Cependant, une partie du débat qui s’est déroulé à l’Assemblée nationale et qui a lieu dans cet hémicycle reflète une incertitude et un partage des opinions sur le réglage « en finesse » du rythme de la transition, d’une part, et du poids respectif des différentes sources d’énergie primaire, d’autre part.
Nous nous situons au point de rencontre de choix politiques qui déterminent des orientations fortes – d’une certaine façon, nous faisons de la planification – et d’une économie de marché ouverte. Il faut donc que nous nous interrogions sur les conséquences économiques globales des dispositions contenues dans ce projet de loi.

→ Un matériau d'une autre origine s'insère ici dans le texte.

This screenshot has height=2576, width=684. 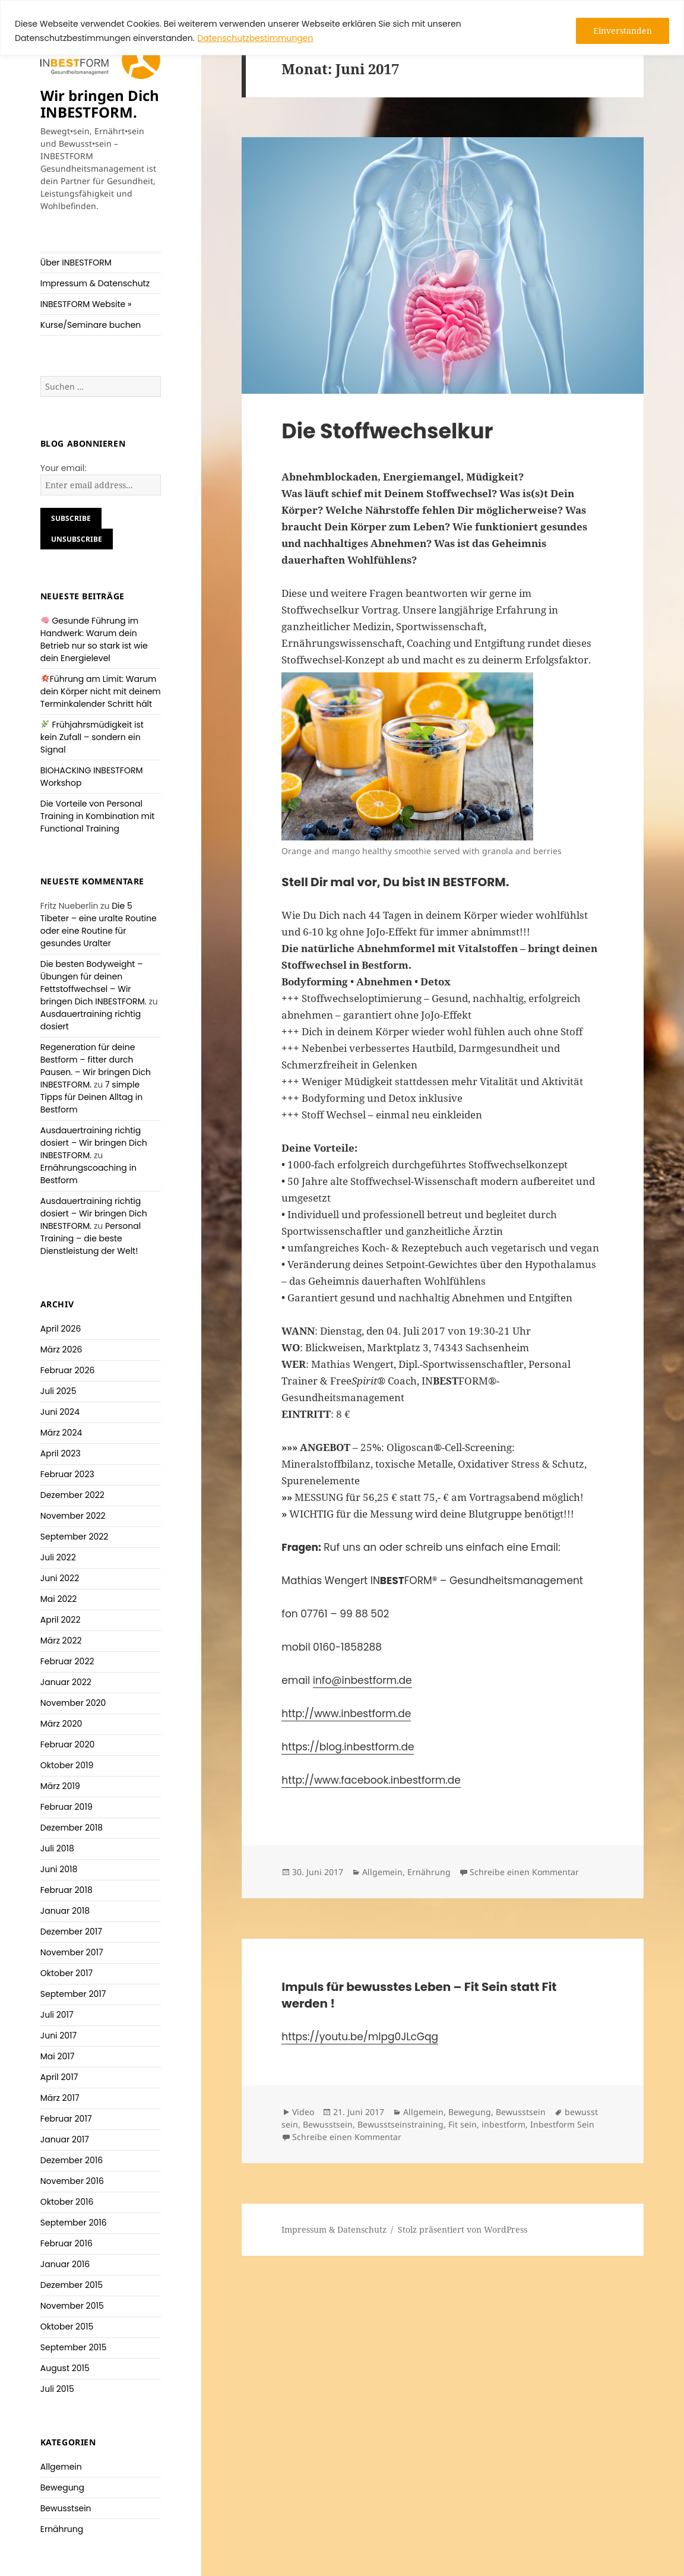 What do you see at coordinates (58, 2035) in the screenshot?
I see `Juni 2017` at bounding box center [58, 2035].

Nous devons nous rappeler – c’est un raisonnement économique élémentaire – que le coût de l’énergie a une traduction finale dans la vie économique française : s’il pèse sur la consommation des ménages, il altère leur pouvoir d’achat et réduit d’autant l’appui de la consommation à notre croissance économique trop faible ; s’il aggrave les coûts supportés par les entreprises, il fragilise les marges et la compétitivité de ces dernières, et nous retrouvons alors l’autre versant des difficultés que nous rencontrons en termes de croissance.
Quand nous poursuivons ce débat, nous sommes donc forcément partagés entre les effets favorables de cette mutation énergétique sur le long terme, dont nous sommes tous convaincus, et la façon dont nous pouvons absorber les coûts de la transition dans une économie qui est vulnérable et en quête de croissance. Cette contradiction est fortement ressentie par les acteurs économiques, mais aussi par les ménages, et elle s’exprime de diverses façons dans le débat public.
À ce stade du débat, mes chers collègues, je souhaite donc formuler une suggestion, que j’ai déjà évoquée dans mes conversations avec Mme la ministre : nous devrions nous donner un outil permettant de procéder à une analyse en continu des incidences économiques de la politique énergétique.
Ce forum d’observation et d’analyse économiques doit être pluraliste ; il doit pouvoir examiner dans la durée les effets de la transition énergétique et jouer un rôle d’aide à la décision pour les gouvernements qui se succéderont, afin de vérifier si les choix effectués ont bien obtenu les résultats économiques escomptés et si des dérives ne se sont pas produites.
J’ajoute que ce lieu d’analyse jouera aussi un rôle démocratique, parce que des controverses continueront inévitablement à se développer sur les choix de politique énergétique et leur adaptation aux besoins de la société et de l’économie française. Plutôt que de limiter le débat à l’affirmation de postulats ou de croyances opposées, il vaudrait mieux lui permettre de se fonder sur des mesures vérifiées et établies scientifiquement.
Je n’ai pas déposé d’amendement sur ce sujet, parce que je crois que le dispositif auquel je songe relève du domaine réglementaire : il s’agit d’une simple question d’organisation au sein de l’État.
Nous avons fait l’expérience, depuis des dizaines d’années, du bon fonctionnement de la Commission économique de la nation, anciennement Commission des comptes économiques de la nation, dont les résultats ne sont plus contestés par personne et permettent d’évaluer les politiques économiques de façon objective.
Je crois donc qu’il serait utile que le Gouvernement dote la nation d’une commission des comptes économiques de l’énergie, qui nous aiderait, grâce à des mises à jour successives de l’analyse des conséquences économiques des décisions de politique énergétique, à vérifier que nos choix étaient judicieux, qu'ils n’ont pas contribué à dégrader la situation des ménages ni la compétitivité de notre économie et que nous avons su en tirer le meilleur. Il me semble que le Gouvernement pourrait réfléchir à une telle formule.